In My Dreams I Hold a Knife(58)
Coop nodded, a wild look in his eyes. “Hey, I’m going to take off all my clothes and streak across campus. Right now.”
“What?” Caro hissed.
“Fast,” I whispered.
But a strange thunder had started in the distance. It took a second, but then I realized: it was cheering. Shouting, coming from all around us, all four directions, building and building like a tidal wave: Frankie. Frankie. Frankie. The people closest to us on the sidewalks almost toppled the barriers, shaking their pom-poms. Someone screamed, “We love you, Frankie!”
The parade had turned into mayhem.
We were rushed by the members of the Duquette football team as they poured in from the back of the float, surrounding Frankie, slapping his arms and squeezing him until they lifted him, despite his protests, high in the air. Frankie Kekoa, dressed like the king of Duquette, laughed and bounced on their shoulders.
He’d done it. Frankie, always so careful, so anxious, had reimagined what his life could look like. I tried to picture what Jack would say if he could see Frankie now.

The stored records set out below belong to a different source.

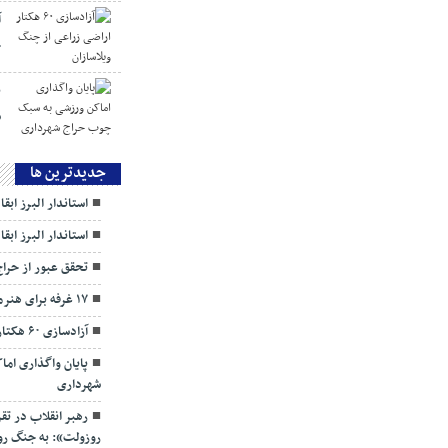
چ
پ
س
جديدترين ها
استاندار البرز ابق
استاندار البرز ابق
تحقق عبور از حرا
۱۷ غرفه برای هنرمندان البرزی
آزادسازی ۶۰ هکتار اراضی زراعی از چنگ ویلاسازان
پایان واگذاری ام
شهرداری
رهبر انقلاب در تق
روزولت»: به جنگ روای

In the midst of the chaos, one hand clapped to his ear against the noise, Eric pointed to the now-empty back of the float. I didn’t want to go, wanted to stay here and soak up Frankie’s triumph, but the look on Eric’s face brooked no argument. The rest of us followed, gathering around him in a tight circle, pressed shoulder to shoulder.
“I don’t think Frankie did it,” Caro yelled. “I believe him.”
“Me too,” I said, casting an eye at the crowd, which was still going crazy, not paying the slightest attention to us. What Frankie told us hadn’t exactly cleared him. He could be lying, after all; maybe Heather had still planned on telling his coach and he’d done it to stop her. But I felt certain of Frankie’s innocence. Another one of my instincts.
“Now what?” Coop asked. “Where do we go from here?”
“I told you the Frankie theory didn’t match all the evidence,” Eric said. “It’s time to look at everything. Connect all the dots.”
He slipped a hand inside his jacket and pulled out three pieces of white construction paper, enclosed in sheet protectors. Mounted on each was a carefully reconstructed photograph. Three different pictures of the East House Seven. One from freshman year, outside East House. The second from sophomore-year spring break, our trip to Myrtle Beach, all of us sunburned and in bathing suits.
The last was from the final day of junior year. Coop and I stood close together in the back; I could still remember how he’d slipped his hand inside of mine at the last minute, right before the shot. How I’d jerked in surprise, but the next moment, I’d slipped on my mask. The camera had caught that instant—that millisecond—when you could see the conflicting emotions plain as day on my face.
Each photo had been torn into jagged scraps, then pieced back together, like a puzzle. In each, Heather’s head was violently scratched out in pen, so hard the strokes had cut into the photograph—manic swirling circles, knifelike X’s. In the last picture, the pen strokes had been so intense that half of Heather’s face was missing, a gaping maw where her smile should have been.
The world narrowed to those hateful marks, stabbed in ink. The noise of the crowd retreated, the float’s jerky movements falling away. My stomach plummeted. It couldn’t be.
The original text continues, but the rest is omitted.